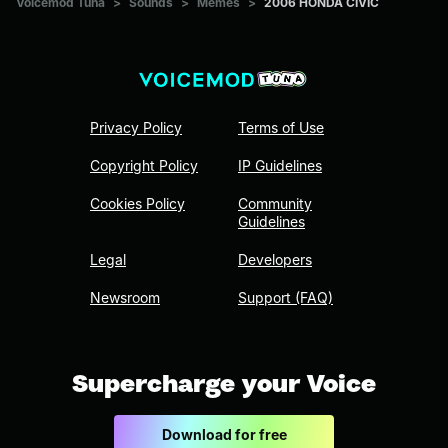
Voicemod Tuna
>
Sounds
>
Memes
>
2006 HONDA CIVIC
Privacy Policy
Terms of Use
Copyright Policy
IP Guidelines
Cookies Policy
Community
Guidelines
Legal
Developers
Newsroom
Support (FAQ)
Supercharge your Voice
Download for free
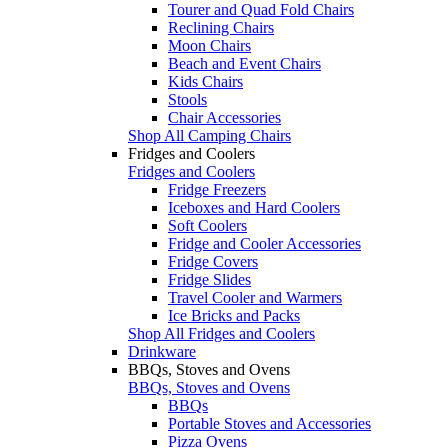
Tourer and Quad Fold Chairs
Reclining Chairs
Moon Chairs
Beach and Event Chairs
Kids Chairs
Stools
Chair Accessories
Shop All Camping Chairs
Fridges and Coolers
Fridges and Coolers
Fridge Freezers
Iceboxes and Hard Coolers
Soft Coolers
Fridge and Cooler Accessories
Fridge Covers
Fridge Slides
Travel Cooler and Warmers
Ice Bricks and Packs
Shop All Fridges and Coolers
Drinkware
BBQs, Stoves and Ovens
BBQs, Stoves and Ovens
BBQs
Portable Stoves and Accessories
Pizza Ovens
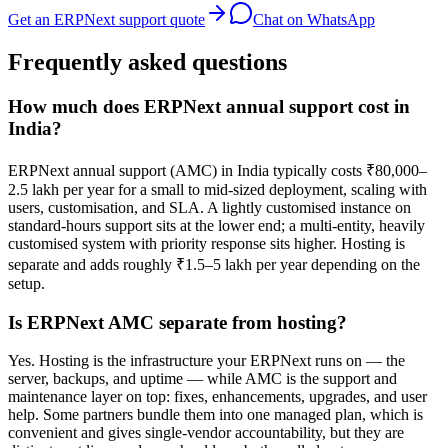
Get an ERPNext support quote
Chat on WhatsApp
Frequently asked questions
How much does ERPNext annual support cost in
India?
ERPNext annual support (AMC) in India typically costs ₹80,000–
2.5 lakh per year for a small to mid-sized deployment, scaling with
users, customisation, and SLA. A lightly customised instance on
standard-hours support sits at the lower end; a multi-entity, heavily
customised system with priority response sits higher. Hosting is
separate and adds roughly ₹1.5–5 lakh per year depending on the
setup.
Is ERPNext AMC separate from hosting?
Yes. Hosting is the infrastructure your ERPNext runs on — the
server, backups, and uptime — while AMC is the support and
maintenance layer on top: fixes, enhancements, upgrades, and user
help. Some partners bundle them into one managed plan, which is
convenient and gives single-vendor accountability, but they are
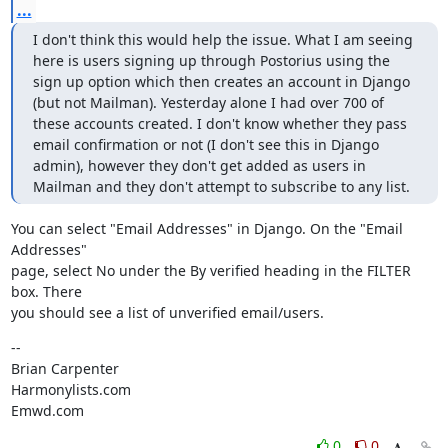
...
I don't think this would help the issue. What I am seeing 
here is users signing up through Postorius using the 
sign up option which then creates an account in Django 
(but not Mailman). Yesterday alone I had over 700 of 
these accounts created. I don't know whether they pass 
email confirmation or not (I don't see this in Django 
admin), however they don't get added as users in 
Mailman and they don't attempt to subscribe to any list.
You can select "Email Addresses" in Django. On the "Email 
Addresses"

page, select No under the By verified heading in the FILTER 
box. There

you should see a list of unverified email/users.
--

Brian Carpenter

Harmonylists.com

Emwd.com
0
0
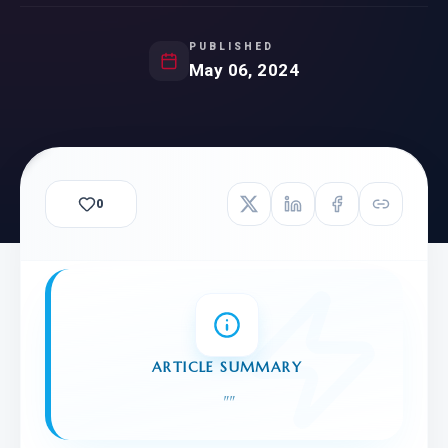
PUBLISHED
May 06, 2024
0
ARTICLE SUMMARY
"
"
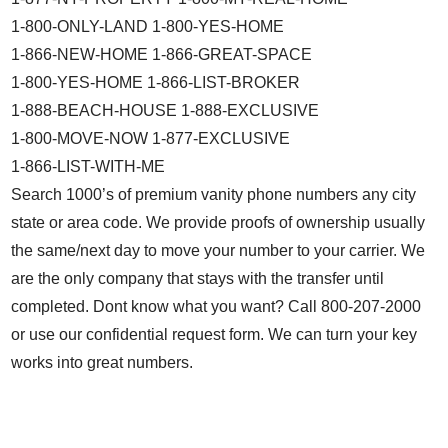
1-800-ONLY-LAND 1-800-YES-HOME
1-866-NEW-HOME 1-866-GREAT-SPACE
1-800-YES-HOME 1-866-LIST-BROKER
1-888-BEACH-HOUSE 1-888-EXCLUSIVE
1-800-MOVE-NOW 1-877-EXCLUSIVE
1-866-LIST-WITH-ME
Search 1000’s of premium vanity phone numbers any city
state or area code. We provide proofs of ownership usually
the same/next day to move your number to your carrier. We
are the only company that stays with the transfer until
completed. Dont know what you want? Call 800-207-2000
or use our confidential request form. We can turn your key
works into great numbers.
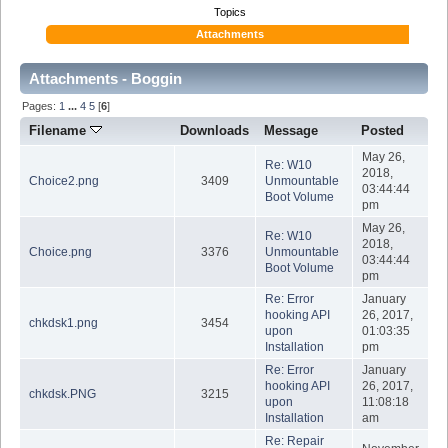
Topics
Attachments
Attachments - Boggin
Pages:
1
...
4
5
[
6
]
Filename
Downloads
Message
Posted
May 26,
Re: W10
2018,
Choice2.png
3409
Unmountable
03:44:44
Boot Volume
pm
May 26,
Re: W10
2018,
Choice.png
3376
Unmountable
03:44:44
Boot Volume
pm
Re: Error
January
hooking API
26, 2017,
chkdsk1.png
3454
upon
01:03:35
Installation
pm
Re: Error
January
hooking API
26, 2017,
chkdsk.PNG
3215
upon
11:08:18
Installation
am
Re: Repair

EXERCISE GOAL | Treat the line with "Fridge and Cooler Accessories" as the start and the line with "Frequently asked questions" as the end, and return exactly that span of the data above, both ends included, without pictures.

WRITTEN REPLY |
Fridge and Cooler Accessories
Fridge Covers
Fridge Slides
Travel Cooler and Warmers
Ice Bricks and Packs
Shop All Fridges and Coolers
Drinkware
BBQs, Stoves and Ovens
BBQs, Stoves and Ovens
BBQs
Portable Stoves and Accessories
Pizza Ovens
Get an ERPNext support quote
Chat on WhatsApp
Frequently asked questions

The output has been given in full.